Sent from my Galaxy Nexus using Tapatalk 2


----------



## Mustang302LX (Jun 28, 2011)

av8rdude said:


> I have the latest SuperSU.
> 
> Sent from my Galaxy Nexus using Tapatalk 2


Ahh. Thought it might be the case but apparently not. Kind of disappointing.


----------



## av8rdude (Jul 1, 2012)

I took my 7 back to a factory image and started over. Buttery smooth now with multi user.

Sent from my Galaxy Nexus using Tapatalk 2


----------



## Natey2 (Jun 7, 2012)

Why does almost all Android updates require a factory data reset (or equivalent) to be performed to avoid problems?

A "yum upgrade" on Linux does fine without having to reset the Linux to its original installation before the upgrade.
A "Windows Update" is capable of updating Windows without having to restore it to its original state before the update.

Noticed this on my DroidX too. If I don't FDR before/after an OTA update, I'm looking at problems.

I've deferred updating my Nexus 7; gonna use 4.1.2 for a while.

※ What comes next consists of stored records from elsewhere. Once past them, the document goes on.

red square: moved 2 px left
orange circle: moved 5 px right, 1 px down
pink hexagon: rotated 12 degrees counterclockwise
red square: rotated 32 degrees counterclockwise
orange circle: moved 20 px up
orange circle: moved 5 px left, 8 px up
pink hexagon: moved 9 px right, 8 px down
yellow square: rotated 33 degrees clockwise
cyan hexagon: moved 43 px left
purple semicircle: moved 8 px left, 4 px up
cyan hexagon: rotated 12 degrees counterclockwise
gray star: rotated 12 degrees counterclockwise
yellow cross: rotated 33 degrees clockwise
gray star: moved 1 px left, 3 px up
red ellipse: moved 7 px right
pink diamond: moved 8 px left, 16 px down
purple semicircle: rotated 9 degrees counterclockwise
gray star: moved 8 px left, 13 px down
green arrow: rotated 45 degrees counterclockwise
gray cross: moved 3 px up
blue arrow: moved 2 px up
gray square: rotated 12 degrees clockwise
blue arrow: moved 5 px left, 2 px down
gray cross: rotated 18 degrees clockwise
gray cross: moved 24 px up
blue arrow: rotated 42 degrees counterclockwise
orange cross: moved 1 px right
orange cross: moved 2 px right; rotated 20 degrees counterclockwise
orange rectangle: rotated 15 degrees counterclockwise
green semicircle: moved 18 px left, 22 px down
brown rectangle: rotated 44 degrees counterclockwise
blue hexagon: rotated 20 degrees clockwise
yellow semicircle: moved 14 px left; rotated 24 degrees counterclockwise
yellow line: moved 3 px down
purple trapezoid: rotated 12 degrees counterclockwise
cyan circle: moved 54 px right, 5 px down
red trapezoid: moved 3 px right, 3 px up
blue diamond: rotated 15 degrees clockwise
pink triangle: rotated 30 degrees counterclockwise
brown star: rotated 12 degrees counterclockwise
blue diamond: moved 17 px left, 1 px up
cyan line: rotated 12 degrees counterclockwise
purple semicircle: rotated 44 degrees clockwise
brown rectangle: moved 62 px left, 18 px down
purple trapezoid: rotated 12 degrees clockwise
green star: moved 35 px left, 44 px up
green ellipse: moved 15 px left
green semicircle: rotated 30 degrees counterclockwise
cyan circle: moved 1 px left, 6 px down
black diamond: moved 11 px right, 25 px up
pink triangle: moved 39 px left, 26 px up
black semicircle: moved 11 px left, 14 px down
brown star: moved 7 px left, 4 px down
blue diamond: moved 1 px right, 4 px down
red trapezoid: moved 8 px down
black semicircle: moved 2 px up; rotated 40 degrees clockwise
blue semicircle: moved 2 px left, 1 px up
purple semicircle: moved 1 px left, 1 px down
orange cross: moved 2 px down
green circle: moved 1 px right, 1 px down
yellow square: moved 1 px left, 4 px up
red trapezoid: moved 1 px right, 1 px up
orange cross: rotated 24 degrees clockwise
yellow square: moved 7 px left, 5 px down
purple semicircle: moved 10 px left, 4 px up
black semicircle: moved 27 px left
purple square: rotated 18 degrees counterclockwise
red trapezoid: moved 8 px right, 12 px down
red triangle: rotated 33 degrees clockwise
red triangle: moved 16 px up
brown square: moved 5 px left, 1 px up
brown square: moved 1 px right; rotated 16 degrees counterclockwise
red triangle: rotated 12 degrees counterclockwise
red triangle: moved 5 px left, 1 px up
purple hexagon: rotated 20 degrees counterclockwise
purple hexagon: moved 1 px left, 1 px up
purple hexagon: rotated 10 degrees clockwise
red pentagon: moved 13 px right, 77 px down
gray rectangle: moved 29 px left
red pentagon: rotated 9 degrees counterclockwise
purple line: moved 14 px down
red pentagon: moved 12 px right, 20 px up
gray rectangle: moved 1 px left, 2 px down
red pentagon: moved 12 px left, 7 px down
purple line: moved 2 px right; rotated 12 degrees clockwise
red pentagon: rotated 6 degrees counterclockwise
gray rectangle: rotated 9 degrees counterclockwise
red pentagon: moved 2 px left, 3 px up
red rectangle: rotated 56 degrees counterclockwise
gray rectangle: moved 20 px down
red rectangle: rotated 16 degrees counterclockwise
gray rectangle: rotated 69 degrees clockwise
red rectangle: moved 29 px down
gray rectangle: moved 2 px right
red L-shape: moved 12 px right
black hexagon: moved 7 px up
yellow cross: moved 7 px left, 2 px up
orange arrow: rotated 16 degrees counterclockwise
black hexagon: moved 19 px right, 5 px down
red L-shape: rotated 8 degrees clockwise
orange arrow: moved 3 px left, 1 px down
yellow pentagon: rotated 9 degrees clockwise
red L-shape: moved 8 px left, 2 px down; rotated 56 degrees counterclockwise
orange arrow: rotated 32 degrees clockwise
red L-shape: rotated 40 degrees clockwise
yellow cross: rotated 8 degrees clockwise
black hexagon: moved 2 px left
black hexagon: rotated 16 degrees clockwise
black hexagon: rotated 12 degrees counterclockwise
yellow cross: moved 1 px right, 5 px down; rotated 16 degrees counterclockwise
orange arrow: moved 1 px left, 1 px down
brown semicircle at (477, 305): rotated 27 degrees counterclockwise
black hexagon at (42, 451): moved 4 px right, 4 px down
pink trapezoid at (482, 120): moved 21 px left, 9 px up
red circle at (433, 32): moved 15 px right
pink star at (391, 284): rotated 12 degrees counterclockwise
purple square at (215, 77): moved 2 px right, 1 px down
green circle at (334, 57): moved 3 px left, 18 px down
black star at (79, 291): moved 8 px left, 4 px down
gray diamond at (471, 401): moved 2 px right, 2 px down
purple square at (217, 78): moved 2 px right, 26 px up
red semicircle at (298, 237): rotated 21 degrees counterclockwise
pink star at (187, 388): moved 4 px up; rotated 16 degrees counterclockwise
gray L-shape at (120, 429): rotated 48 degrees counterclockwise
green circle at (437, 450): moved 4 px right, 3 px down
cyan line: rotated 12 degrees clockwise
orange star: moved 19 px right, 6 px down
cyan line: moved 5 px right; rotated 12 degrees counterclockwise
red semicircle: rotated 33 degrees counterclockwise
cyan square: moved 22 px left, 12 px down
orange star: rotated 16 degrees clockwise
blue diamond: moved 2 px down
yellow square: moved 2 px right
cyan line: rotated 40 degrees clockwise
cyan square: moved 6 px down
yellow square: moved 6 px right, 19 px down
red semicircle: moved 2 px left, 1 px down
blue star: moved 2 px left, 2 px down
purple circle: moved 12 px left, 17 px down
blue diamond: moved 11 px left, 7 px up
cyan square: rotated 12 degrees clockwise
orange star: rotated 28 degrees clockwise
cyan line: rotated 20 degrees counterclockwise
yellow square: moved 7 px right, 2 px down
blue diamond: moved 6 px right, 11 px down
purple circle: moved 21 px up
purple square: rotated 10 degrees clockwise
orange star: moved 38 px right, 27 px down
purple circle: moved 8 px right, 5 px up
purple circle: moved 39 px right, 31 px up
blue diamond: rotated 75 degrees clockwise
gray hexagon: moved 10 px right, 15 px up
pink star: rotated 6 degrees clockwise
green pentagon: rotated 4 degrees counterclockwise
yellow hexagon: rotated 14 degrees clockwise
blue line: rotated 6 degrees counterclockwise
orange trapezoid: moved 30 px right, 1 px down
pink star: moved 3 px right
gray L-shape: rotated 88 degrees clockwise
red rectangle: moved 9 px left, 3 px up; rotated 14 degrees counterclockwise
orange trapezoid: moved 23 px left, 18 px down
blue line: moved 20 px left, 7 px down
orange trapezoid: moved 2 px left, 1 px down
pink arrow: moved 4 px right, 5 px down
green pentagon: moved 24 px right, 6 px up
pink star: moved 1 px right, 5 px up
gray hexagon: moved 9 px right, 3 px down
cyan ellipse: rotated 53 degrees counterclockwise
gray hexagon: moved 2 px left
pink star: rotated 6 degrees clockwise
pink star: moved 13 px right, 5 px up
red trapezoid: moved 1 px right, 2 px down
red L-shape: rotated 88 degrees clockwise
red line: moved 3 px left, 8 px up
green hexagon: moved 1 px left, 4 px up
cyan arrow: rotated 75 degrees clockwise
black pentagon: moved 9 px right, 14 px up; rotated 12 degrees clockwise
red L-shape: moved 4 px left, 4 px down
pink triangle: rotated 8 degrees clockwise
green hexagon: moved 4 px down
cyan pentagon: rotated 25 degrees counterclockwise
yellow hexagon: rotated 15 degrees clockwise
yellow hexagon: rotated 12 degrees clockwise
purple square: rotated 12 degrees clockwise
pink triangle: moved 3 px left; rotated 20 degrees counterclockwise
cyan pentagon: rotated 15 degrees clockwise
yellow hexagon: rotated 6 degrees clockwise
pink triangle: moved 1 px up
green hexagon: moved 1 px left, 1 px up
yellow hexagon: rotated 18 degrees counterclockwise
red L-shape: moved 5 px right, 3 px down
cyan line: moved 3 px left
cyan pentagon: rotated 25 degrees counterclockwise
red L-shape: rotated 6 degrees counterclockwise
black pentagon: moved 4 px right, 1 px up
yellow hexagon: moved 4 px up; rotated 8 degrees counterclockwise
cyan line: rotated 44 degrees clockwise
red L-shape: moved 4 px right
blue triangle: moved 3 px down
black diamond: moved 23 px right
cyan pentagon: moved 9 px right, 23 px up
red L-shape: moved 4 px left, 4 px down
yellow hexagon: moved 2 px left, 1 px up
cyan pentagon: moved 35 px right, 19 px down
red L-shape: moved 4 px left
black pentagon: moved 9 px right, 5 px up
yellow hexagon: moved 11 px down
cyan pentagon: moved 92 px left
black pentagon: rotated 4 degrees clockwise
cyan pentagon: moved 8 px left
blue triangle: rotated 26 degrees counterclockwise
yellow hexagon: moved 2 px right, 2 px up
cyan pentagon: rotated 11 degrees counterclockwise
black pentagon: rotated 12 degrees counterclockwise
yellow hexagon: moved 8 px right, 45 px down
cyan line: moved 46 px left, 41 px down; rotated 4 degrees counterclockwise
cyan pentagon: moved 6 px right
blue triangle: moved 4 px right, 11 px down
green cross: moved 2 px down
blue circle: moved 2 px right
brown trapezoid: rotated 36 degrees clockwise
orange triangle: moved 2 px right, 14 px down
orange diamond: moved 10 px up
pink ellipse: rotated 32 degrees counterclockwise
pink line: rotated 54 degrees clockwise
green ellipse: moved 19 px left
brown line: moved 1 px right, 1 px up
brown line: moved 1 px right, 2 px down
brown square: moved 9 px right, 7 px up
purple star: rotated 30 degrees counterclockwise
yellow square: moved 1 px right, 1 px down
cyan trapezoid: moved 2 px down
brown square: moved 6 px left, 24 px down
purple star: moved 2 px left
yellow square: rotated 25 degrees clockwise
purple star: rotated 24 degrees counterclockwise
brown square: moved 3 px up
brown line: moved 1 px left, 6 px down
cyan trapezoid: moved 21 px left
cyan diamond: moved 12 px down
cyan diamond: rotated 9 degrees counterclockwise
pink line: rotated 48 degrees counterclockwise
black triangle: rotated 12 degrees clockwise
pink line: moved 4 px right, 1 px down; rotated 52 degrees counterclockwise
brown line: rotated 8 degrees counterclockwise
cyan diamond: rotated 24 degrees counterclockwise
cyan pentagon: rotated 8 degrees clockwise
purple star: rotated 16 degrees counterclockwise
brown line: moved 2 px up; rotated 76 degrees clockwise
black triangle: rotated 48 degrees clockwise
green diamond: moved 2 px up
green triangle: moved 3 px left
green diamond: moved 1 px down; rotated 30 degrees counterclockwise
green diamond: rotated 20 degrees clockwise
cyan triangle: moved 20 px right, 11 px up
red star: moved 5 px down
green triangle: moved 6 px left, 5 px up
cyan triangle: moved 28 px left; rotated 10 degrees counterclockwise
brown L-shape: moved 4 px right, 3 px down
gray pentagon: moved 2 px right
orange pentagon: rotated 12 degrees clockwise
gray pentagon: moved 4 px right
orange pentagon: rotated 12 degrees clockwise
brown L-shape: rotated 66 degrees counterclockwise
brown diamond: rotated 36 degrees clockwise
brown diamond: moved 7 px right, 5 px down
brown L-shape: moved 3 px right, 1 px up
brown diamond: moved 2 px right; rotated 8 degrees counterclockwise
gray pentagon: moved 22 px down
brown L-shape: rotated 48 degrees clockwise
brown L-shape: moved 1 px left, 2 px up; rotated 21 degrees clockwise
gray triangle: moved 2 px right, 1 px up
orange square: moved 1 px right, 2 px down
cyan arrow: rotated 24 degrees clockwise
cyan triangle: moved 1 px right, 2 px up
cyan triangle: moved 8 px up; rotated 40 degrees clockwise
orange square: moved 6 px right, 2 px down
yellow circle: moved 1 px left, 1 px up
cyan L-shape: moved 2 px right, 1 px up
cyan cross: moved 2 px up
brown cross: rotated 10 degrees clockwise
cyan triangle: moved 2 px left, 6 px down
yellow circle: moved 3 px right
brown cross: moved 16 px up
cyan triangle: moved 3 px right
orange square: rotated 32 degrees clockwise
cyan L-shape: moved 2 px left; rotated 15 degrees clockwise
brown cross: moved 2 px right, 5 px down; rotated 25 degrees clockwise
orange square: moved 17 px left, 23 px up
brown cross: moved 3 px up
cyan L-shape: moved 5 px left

Sent from my unrooted DroidX using Tapatalk 2


----------



## JagoX (Jul 6, 2011)

Are you using 2 separate launchers by chance (i.e. Nova for one user & default for another)?

My wife was experiencing sluggishness, hanging, etc as soon as I setup her account which ended up being caused by me using Nova Launcher Prime & her account was using the built in JB launcher. When I switched hers to Nova it was fine & I also uninstalled the stock launcher without a problem a day later (using TB.)


----------